Making Greek Debt Sustainable

by Charles Forelle

Wall Street Journal

July 14, 2011

Here’s how to do it: Keep changing the assumptions!

We noticed this late yesterday, when the International Monetary Fund put out its fourth comprehensive review of Greece’s bailout, which authorized the distribution of another slug of aid from last year’s €110 billion bailout.

The IMF’s computation of Greece’s debt sustainability–that is, whether Greece’s rising debt pile will stop growing and start shrinking–shows slightly different numbers than the analysis by the European Commission, which is the IMF’s partner in lending to Greece. (More on those differences later.)
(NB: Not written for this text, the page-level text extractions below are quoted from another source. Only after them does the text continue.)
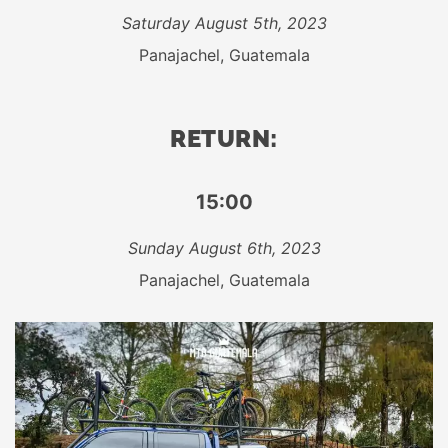
Saturday August 5th, 2023
Panajachel, Guatemala
RETURN:
15:00
Sunday August 6th, 2023
Panajachel, Guatemala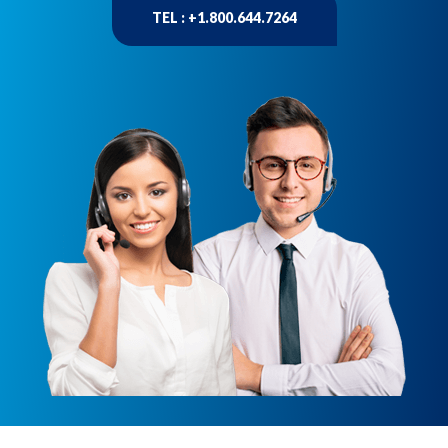
TEL : +1.800.644.7264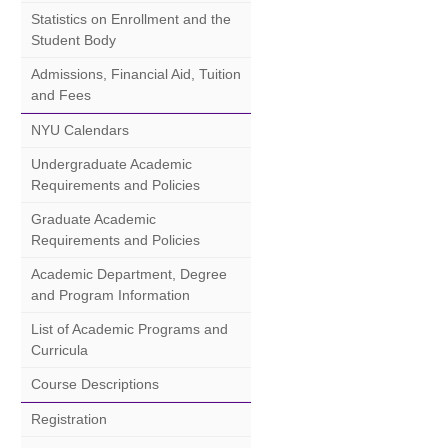
Statistics on Enrollment and the
Student Body
Admissions, Financial Aid, Tuition
and Fees
NYU Calendars
Undergraduate Academic
Requirements and Policies
Graduate Academic
Requirements and Policies
Academic Department, Degree
and Program Information
List of Academic Programs and
Curricula
Course Descriptions
Registration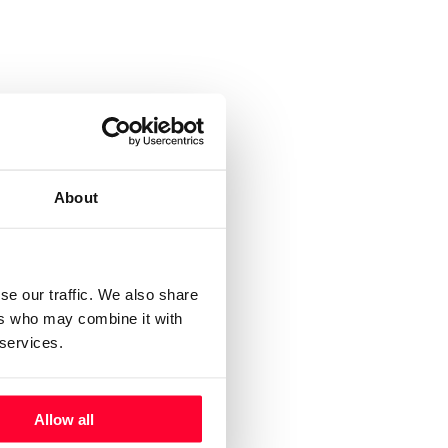
About
se our traffic. We also share
ers who may combine it with
 services.
Allow all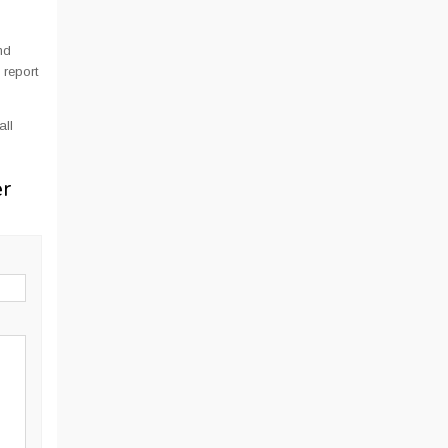
nd
 report
all
er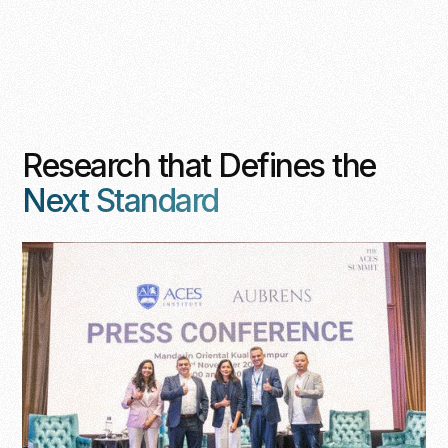
Research that Defines the
Next Standard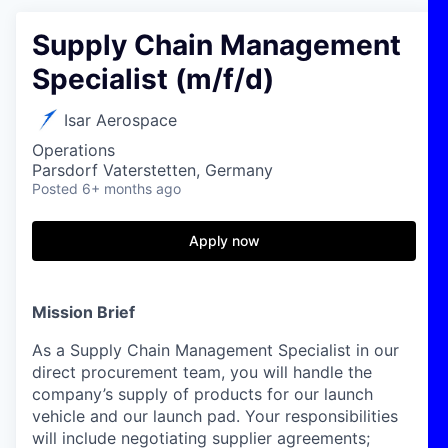
Supply Chain Management
Specialist (m/f/d)
Isar Aerospace
Operations
Parsdorf Vaterstetten, Germany
Posted
6+ months ago
Apply now
Mission Brief
As a Supply Chain Management Specialist in our
direct procurement
team,
you will
handle
the
company’s supply of products
f
or
our
l
aunch
vehicle and our
launch pad
.
Your responsibilities
will include
n
egotiat
ing
supplier
agreements
;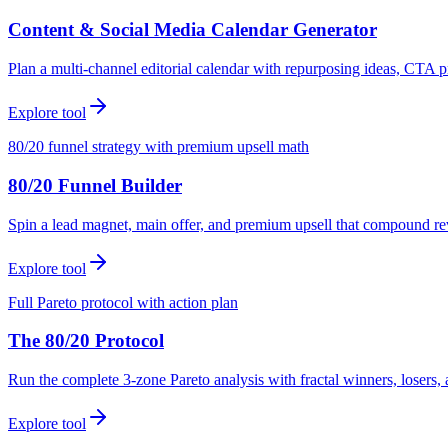
Content & Social Media Calendar Generator
Plan a multi-channel editorial calendar with repurposing ideas, CTA p
Explore tool
80/20 funnel strategy with premium upsell math
80/20 Funnel Builder
Spin a lead magnet, main offer, and premium upsell that compound r
Explore tool
Full Pareto protocol with action plan
The 80/20 Protocol
Run the complete 3-zone Pareto analysis with fractal winners, loser
Explore tool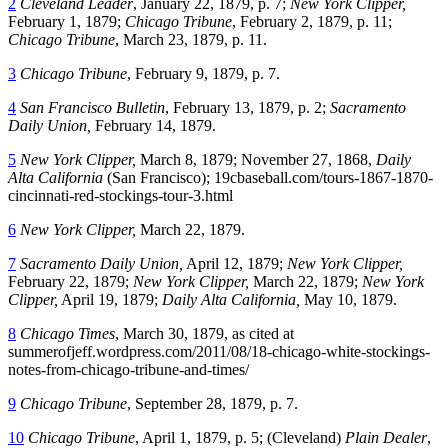
2
Cleveland Leader
, January 22, 1879, p. 7;
New York Clipper,
February 1, 1879;
Chicago Tribune
, February 2, 1879, p. 11;
Chicago Tribune
, March 23, 1879, p. 11.
3
Chicago Tribune
, February 9, 1879, p. 7.
4
San Francisco Bulletin
, February 13, 1879, p. 2;
Sacramento
Daily Union,
February 14, 1879.
5
New York Clipper,
March 8, 1879; November 27, 1868,
Daily
Alta California
(San Francisco); 19cbaseball.com/tours-1867-1870-
cincinnati-red-stockings-tour-3.html
6
New York Clipper,
March 22, 1879.
7
Sacramento Daily Union,
April 12, 1879;
New York Clipper,
February 22, 1879;
New York Clipper,
March 22, 1879;
New York
Clipper,
April 19, 1879;
Daily Alta California,
May 10, 1879.
8
Chicago Times
, March 30, 1879, as cited at
summerofjeff.wordpress.com/2011/08/18-chicago-white-stockings-
notes-from-chicago-tribune-and-times/
9
Chicago Tribune
, September 28, 1879, p. 7.
10
Chicago Tribune
, April 1, 1879, p. 5; (Cleveland)
Plain Dealer
,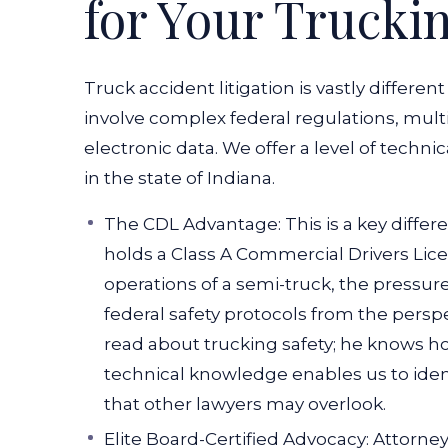
for Your Trucki
Truck accident litigation is vastly differe
involve complex federal regulations, multi
electronic data. We offer a level of technic
in the state of Indiana.
The CDL Advantage: This is a key differe
holds a Class A Commercial Drivers Li
operations of a semi-truck, the pressure
federal safety protocols from the perspec
read about trucking safety; he knows h
technical knowledge enables us to ident
that other lawyers may overlook.
Elite Board-Certified Advocacy: Attorne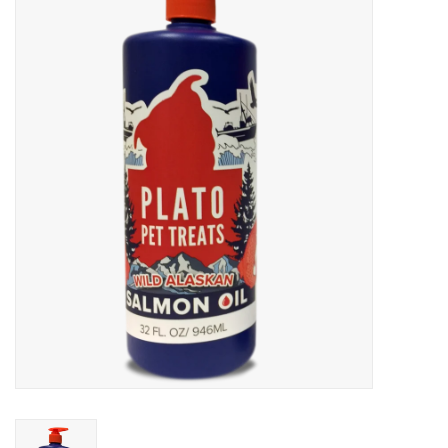
Blog
About
Sale
Gift Card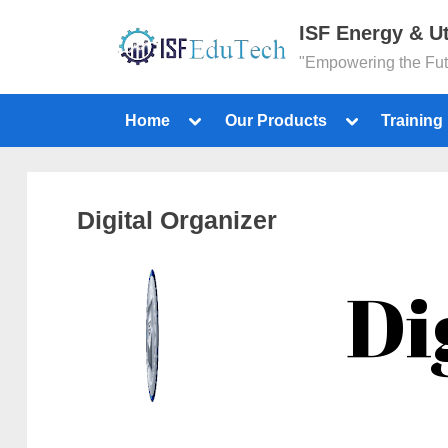
ISF Energy & Ut
"Empowering the Fu
Home
Our Products
Training
Digital Organizer
Di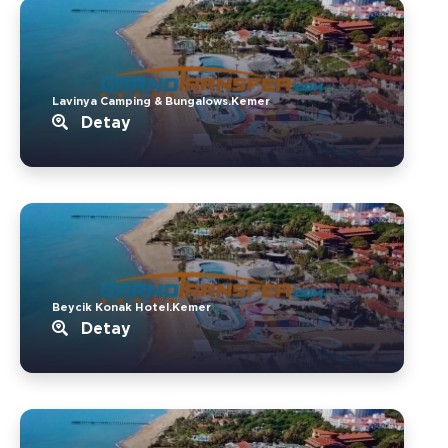
Lavinya Camping & Bungalows.Kemer
Detay
Beycik Konak Hotel.Kemer
Detay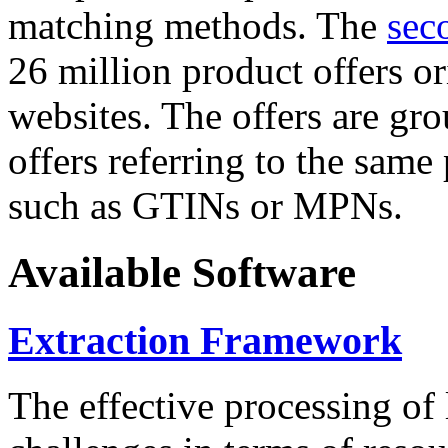
matching methods. The
sec
26 million product offers o
websites. The offers are gro
offers referring to the same
such as GTINs or MPNs.
Available Software
Extraction Framework
The effective processing of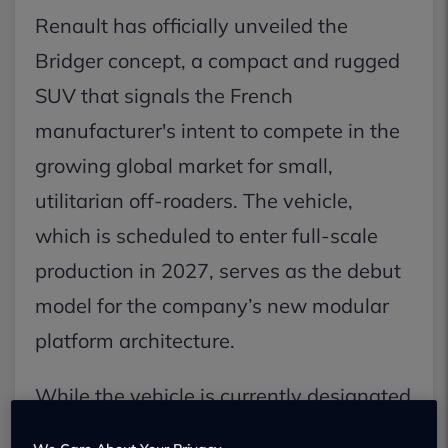
Renault has officially unveiled the
Bridger concept, a compact and rugged
SUV that signals the French
manufacturer's intent to compete in the
growing global market for small,
utilitarian off-roaders. The vehicle,
which is scheduled to enter full-scale
production in 2027, serves as the debut
model for the company’s new modular
platform architecture.
While the vehicle is currently designated
as a concept, Renault confirmed that the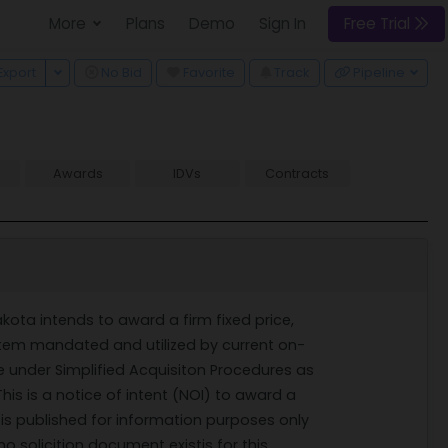
More
Plans
Demo
Sign In
Free Trial
 Dropdown
Toggle Dropdown
Export
No Bid
Favorite
Track
Pipeline
Awards
IDVs
Contracts
kota intends to award a firm fixed price,
ystem mandated and utilized by current on-
e under Simplified Acquisiton Procedures as
This is a notice of intent (NOI) to award a
t is published for information purposes only
o solicition document existis for this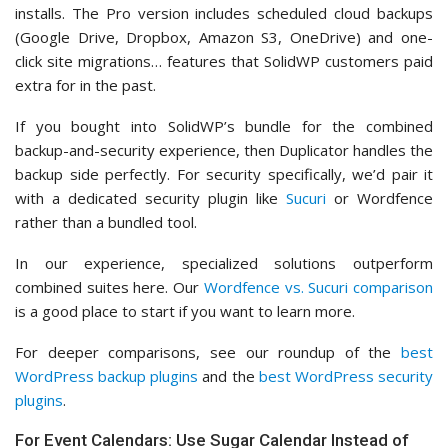
installs. The Pro version includes scheduled cloud backups
(Google Drive, Dropbox, Amazon S3, OneDrive) and one-
click site migrations… features that SolidWP customers paid
extra for in the past.
If you bought into SolidWP’s bundle for the combined
backup-and-security experience, then Duplicator handles the
backup side perfectly. For security specifically, we’d pair it
with a dedicated security plugin like
Sucuri
or Wordfence
rather than a bundled tool.
In our experience, specialized solutions outperform
combined suites here. Our
Wordfence vs. Sucuri comparison
is a good place to start if you want to learn more.
For deeper comparisons, see our roundup of the
best
WordPress backup plugins
and the
best WordPress security
plugins
.
For Event Calendars: Use Sugar Calendar Instead of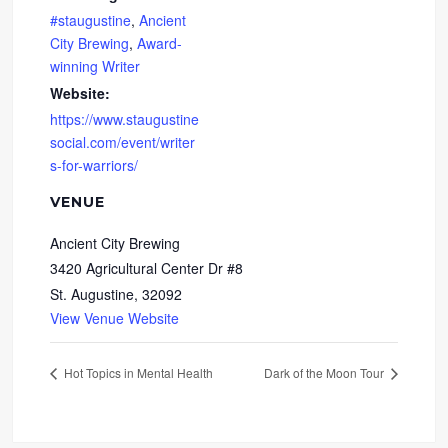
#staugustine
,
Ancient
City Brewing
,
Award-
winning Writer
Website:
https://www.staugustine
social.com/event/writer
s-for-warriors/
VENUE
Ancient City Brewing
3420 Agricultural Center Dr #8
St. Augustine
,
32092
View Venue Website
Hot Topics in Mental Health
Dark of the Moon Tour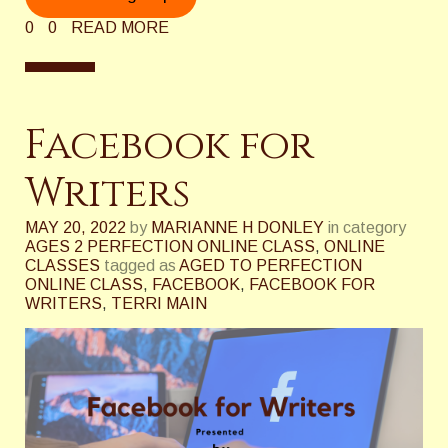
0
0
READ MORE
Facebook for
Writers
MAY 20, 2022
by
MARIANNE H DONLEY
in category
AGES 2 PERFECTION ONLINE CLASS
,
ONLINE
CLASSES
tagged as
AGED TO PERFECTION
ONLINE CLASS
,
FACEBOOK
,
FACEBOOK FOR
WRITERS
,
TERRI MAIN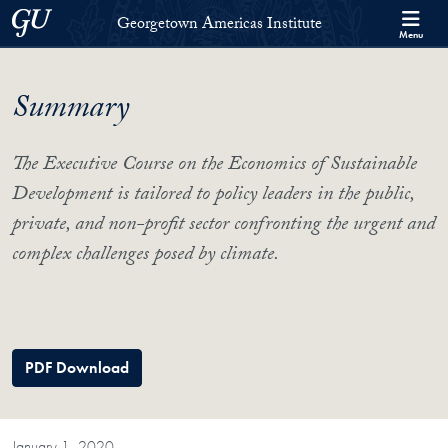
Skip to Georgetown Americas Institute Full Site Menu
Skip to main content
Georgetown University
Georgetown Americas Institute
Menu
Summary
The Executive Course on the Economics of Sustainable
Development is tailored to policy leaders in the public,
private, and non-profit sector confronting the urgent and
complex challenges posed by climate.
PDF Download
January 1, 2020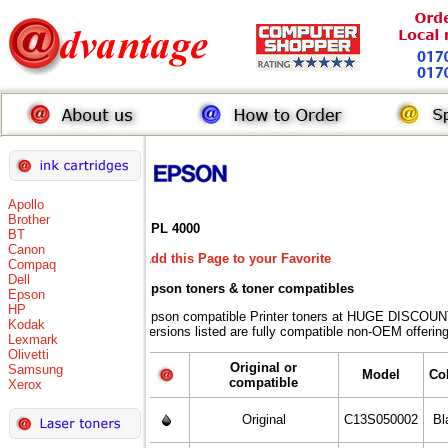
Apollo
Brother
EPL 4000
BT
Canon
Add this Page to your Favorite
Compaq
Dell
Epson toners
& toner compatibles
Epson
HP
Epson compatible Printer toners at HUGE DISCOUN
Kodak
versions listed are fully compatible non-OEM offering
Lexmark
Olivetti
Original or
Samsung
Model
Co
compatible
Xerox
Original
C13S050002
Bl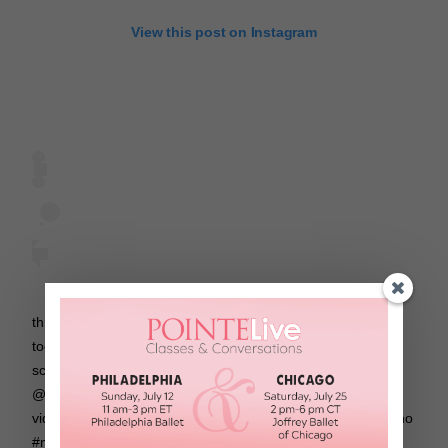
View this post on Instagram
this was probably one of the most fun dances we’ve done
together! 😂 thanks matt! #jingledance watch the behind the
scenes on matt’s youtube! 🎄 … choreo/dancers:
@nicolelaeno @mattsteffanina song: jingle bell remix
video/stylist: @andres_torres place: @dncrloft … #nicolelaeno
#mattsteffanina #nicolelaenochoreo #mattsteffaninachoreo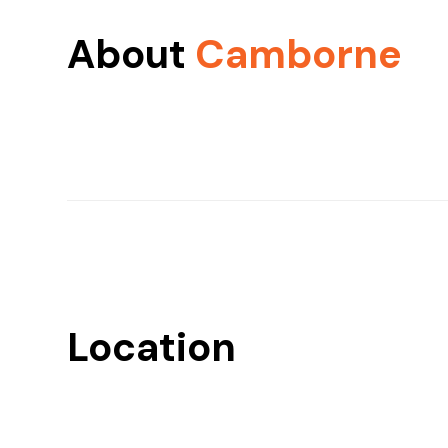
About
Camborne
Location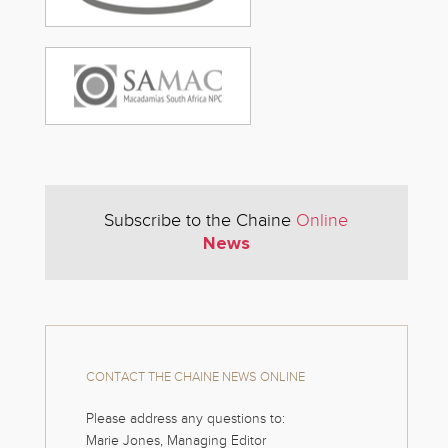
Subscribe to the Chaine
Online
News
CONTACT THE CHAINE NEWS ONLINE
Please address any questions to:
Marie Jones, Managing Editor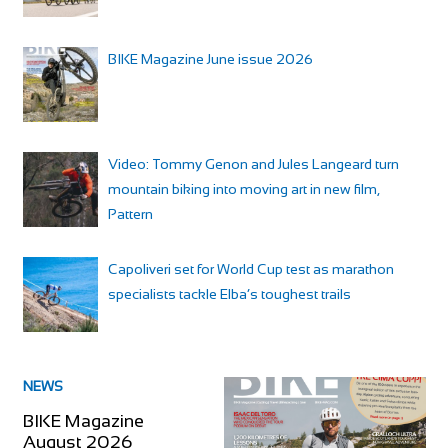
BIKE Magazine June issue 2026
Video: Tommy Genon and Jules Langeard turn
mountain biking into moving art in new film,
Pattern
Capoliveri set for World Cup test as marathon
specialists tackle Elba’s toughest trails
NEWS
BIKE Magazine
August 2026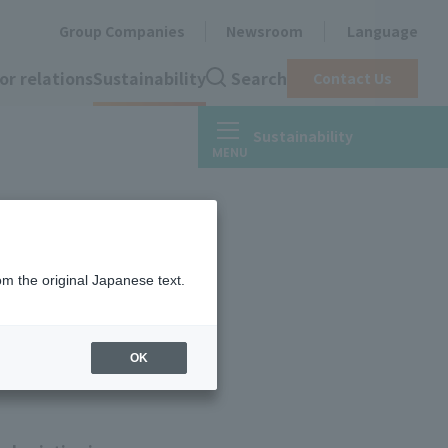
Group Companies
Newsroom
Language
or relations
Sustainability
Search
Contact Us
Sustainability
om the original Japanese text.
OK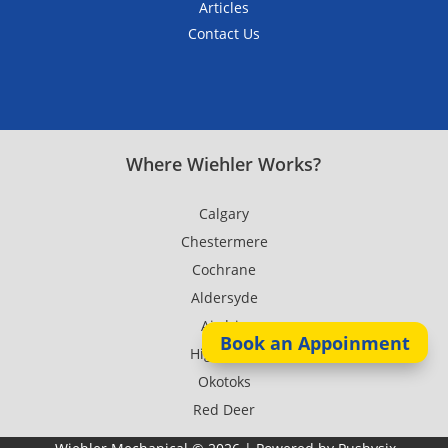
Articles
Contact Us
Where Wiehler Works?
Calgary
Chestermere
Cochrane
Aldersyde
Airdrie
Book an Appoinment
High River
Okotoks
Red Deer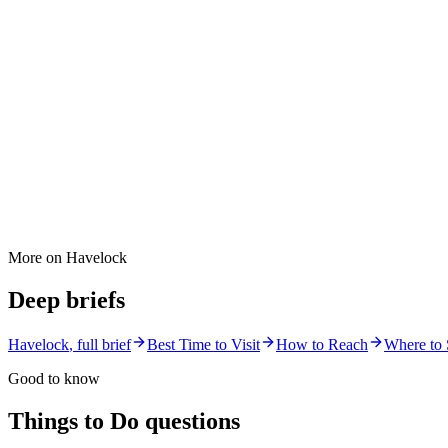
More on
Havelock
Deep briefs
Havelock
, full brief
Best Time to Visit
How to Reach
Where to 
Good to know
Things to Do
questions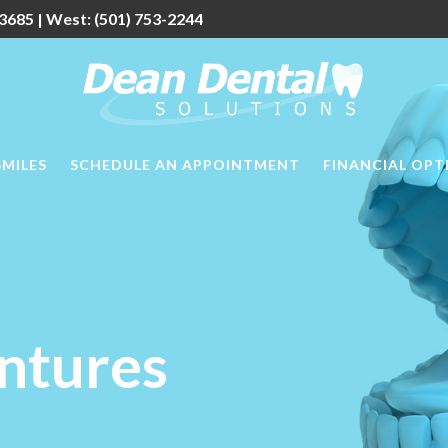
3685
| West:
(501) 753-2244
SMILES
SCHEDULE AN APPOINTMENT
FINANCIAL OPT
ntures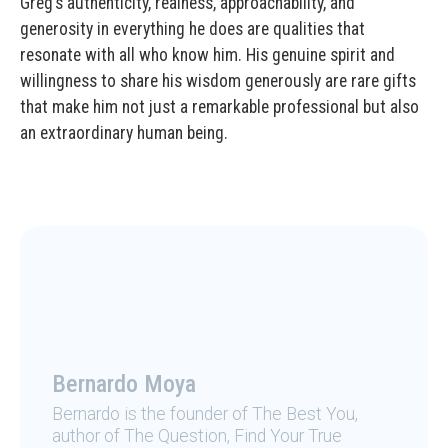
Greg’s authenticity, realness, approachability, and
generosity in everything he does are qualities that
resonate with all who know him. His genuine spirit and
willingness to share his wisdom generously are rare gifts
that make him not just a remarkable professional but also
an extraordinary human being.
Bernardo Moya
Bernardo is the founder of The Best You,
author of The Question, Find Your True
That got us looking at the commission’s own reports. Its fourth review, released in early July, concluded that Greece’s debt is sustainable, despite serious fiscal challenges, if Greece sticks to the EU/IMF austerity plan. The debt will peak at 161.3% of gross domestic product in 2012 and decline thereafter.

This calculation relies on a number of inputs; two essential ones are Greece’s assumed rate of GDP growth (faster growth raises the denominator of the debt ratio) and the assumed fiscal surplus (money from a surplus pays down the debt, shrinking the numerator of the ratio).